Twins that are used to being in the same cot are also far less likely to disturb each other at night than those that aren’t, plus, one cot takes up less space so you could potentially keep them both in your bedroom for longer – a known factor in preventing cot death and it’ll mean you don’t have far to go when they want a midnight feed.

Your first year with twins: The benefits

There’s no denying that twins are hard work but on the plus side, you’ve got an instant family and don’t have to fret over when’s the best time to have baby number two or three.

The bond between twins, particularly identical twins, is one that can’t really be mirrored by anything else and that closeness lasts a lifetime. They’ll always have someone there to play with who’s at a similar level to them. Older siblings might get frustrated with a younger child’s inability to play on their level, but with twins that’s not an issue.
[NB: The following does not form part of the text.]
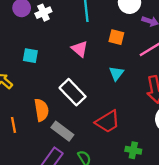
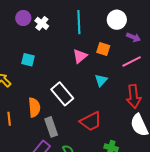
white cross: (43, 13) -> (42, 23), turned -32
pink triangle: (80, 49) -> (80, 56), moved, turned 35
gray rectangle: (62, 131) -> (51, 127), turned 30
Of course with such an intense bond is bound to come some pretty intense fighting but unless they’re hurting each other, it might be best to leave them to it and not get involved in ‘he did this/ she did that’ type rows.

An expert’s view

‘Twins are without a doubt double the pleasure. They’ve been fantastic. The only thing that I see as a negative is the financial cost of having to fork out for double the school uniforms and double the school trips but if you explain your situation to people, they’re almost always willing to help by letting you pay in instalments or something like that. My girls are always there for each other. They’re independent but support and help each other through everything. It’s all very sweet.’
NCT breastfeeding counsellor and mum of twins, Nena Blake

A mum’s view

‘My twins squabble like any brother and sister but if any one of them hurts themselves, it’s then that their bond becomes clear. I remember taking my son to hospital after he’d cut his head on a corner table. Anyone would think Millie was the one injured the way she was screaming down the casualty waiting room. ‘Make him better’ she wailed. ‘Will he be OK?’ As soon as he was out and stitched up they went back to bickering again but it was sweet to see that they really do care.’